Niat Nyolong Muncul Saat Kencing di Dekat Bengkel, Setelah Maling Lalu Ditangkap Polisi

Polisi meringkus DTN (30) warga Desa Mipiran, Kecamatan Padamara, Kabupaten Purbalingga yang mencuri sebuah bengkel di Desa Babakan.

Masih ingat dengan kalimat ‘Bang Napi’ ? Kejahatan terjadi bukan semata-mata karena ada niat dari pelakunya, tetapi juga karena ada kesempatan! Nah, peristiwa itu terjadi di Purbalingga. DTN (30) warga Desa Mipiran, Kecamatan Padamara, Kabupaten Purbalingga kepikiran nyolong saat sedang kencing di dekat sebuah bengkel di Desa Babakan.


Purbalingga, Serayunews.com

DTN yang keseharian sebagai karyawan swasta, awalnya sedang kencing di dekat bengkel. Namun, karena kondisi sekitar sepi, munculkan niat untuk mencuri. Akhirnya, dia mencoba masuk lewat atap bengkel. Setelah berhasil masuk kemudian mengambil barang di dalamnya dan keluar melalui jalan yang sama.

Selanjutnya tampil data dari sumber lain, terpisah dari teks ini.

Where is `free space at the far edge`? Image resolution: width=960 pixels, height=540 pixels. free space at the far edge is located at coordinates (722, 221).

“Spontan saja, saat kencing di sebelah bengkel dan situasinya sepi, kemudian terlintas untuk mengambil barang yang ada di dalam bengkel,” kata DTN, saat pres rilis di Polres Purbalingga, Senin (11/01/2021).

Aksi pencurian itu dilakukan pada Sabtu (12/12/2020), silam. Diketahui bengkel itu milik Yefri Saputra (42) warga Desa Jetis, Kecamatan Kemangkon. Tersangka berhasil diamankan pada Selasa (5/1/2021). Terungkapnya kasus ini bermula dari informasi adanya sejumlah sparepart kendaraan yang dititipkan di salah satu rumah warga.

Kabag Ops Polres PurbaIingga Kompol Pujiono menyampaikan, berdasarkan laporan korban, kemudian ditindaklanjuti dengan penyelidikan. Dalam penyelidikan didapati informasi adanya sejumlah sparepart kendaraan yang dititipkan di salah satu rumah warga Kecamatan Bukateja.

“Setelah dilakukan pemeriksaan lebih lanjut akhirnya pelaku pencurian bisa diidentifikasi. Tersangka kemudian berhasil diamankan di rumah orang tuanya, Selasa (5/1/2021),” kata Pujiono.

Dari tangan tersangka diamankan sejumlah barang bukti hasil pencurian yang dilakukannya. Barang bukti tersebut di antaranya berbagai jenis sparepart kendaraan, berbagai jenis dan merk oli kendaraan botolan, bor dan mata bor, aki serta tas gendong motif doreng.

“Barang hasil curian belum dijual. Jumlah barang hasil curian ditaksir sekitar Rp 5 juta,” kata Kompol Pujiono.

Kabag Ops menambahkan tersangka sudah diamankan dan akan dilakukan proses sesuai dengan ketentuan. Kepada tersangka dikenakan pasal 363 ayat (1) butir ke – 5 KUHP tentang Pencurian dengan Pemberatan.

“Ancaman hukuman pasal tersebut yaitu pidana penjara maksimal lima tahun,” kata dia.